▶ **Data items**:
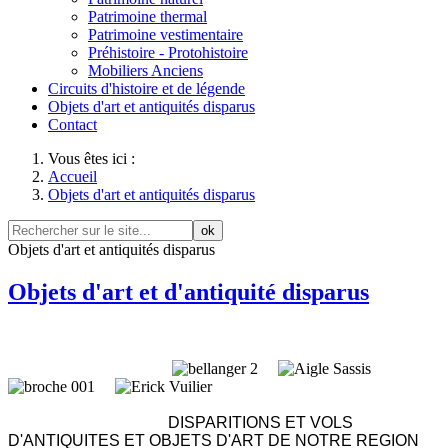
Patrimoine thermal
Patrimoine vestimentaire
Préhistoire - Protohistoire
Mobiliers Anciens
Circuits d'histoire et de légende
Objets d'art et antiquités disparus
Contact
Vous êtes ici :
Accueil
Objets d'art et antiquités disparus
ok
Objets d'art et antiquités disparus
Objets d'art et d'antiquité disparus
DISPARITIONS ET VOLS
D'ANTIQUITES ET OBJETS D'ART DE NOTRE REGION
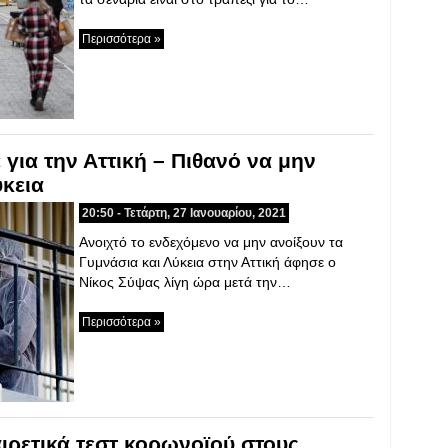
Περισσότερα »
για την Αττική – Πιθανό να μην
ύκεια
20:50 - Τετάρτη, 27 Ιανουαρίου, 2021
Ανοιχτό το ενδεχόμενο να μην ανοίξουν τα
Γυμνάσια και Λύκεια στην Αττική άφησε ο
Νίκος Σύψας λίγη ώρα μετά την…
Περισσότερα »
ιρετικά τεστ κορωνοϊού στους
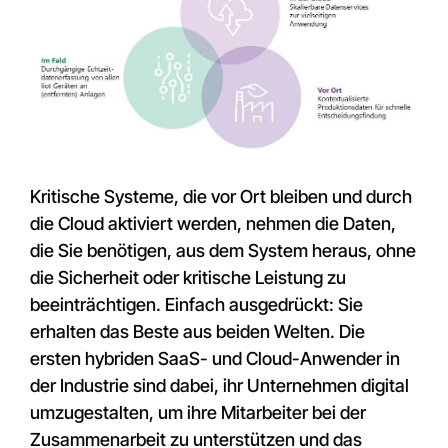
Kritische Systeme, die vor Ort bleiben und durch
die Cloud aktiviert werden, nehmen die Daten,
die Sie benötigen, aus dem System heraus, ohne
die Sicherheit oder kritische Leistung zu
beeinträchtigen. Einfach ausgedrückt: Sie
erhalten das Beste aus beiden Welten. Die
ersten hybriden SaaS- und Cloud-Anwender in
der Industrie sind dabei, ihr Unternehmen digital
umzugestalten, um ihre Mitarbeiter bei der
Zusammenarbeit zu unterstützen und das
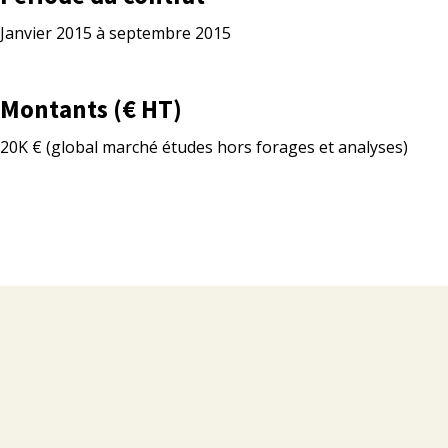
Janvier 2015 à septembre 2015
Montants (€ HT)
20K € (global marché études hors forages et analyses)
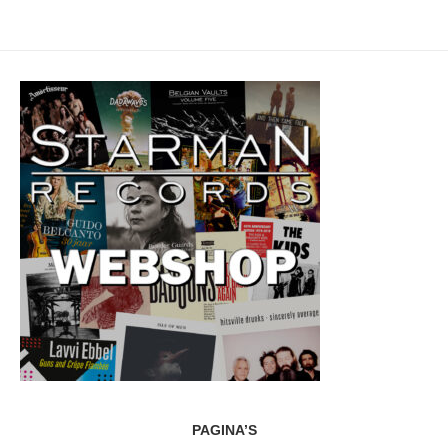
PAGINA’S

▶ **WHAT TO DO**: The lines to copy are those above that contain the string "Cloud".

▶ **OUTPUT BELOW**:
die Cloud aktiviert werden, nehmen die Daten,
ersten hybriden SaaS- und Cloud-Anwender in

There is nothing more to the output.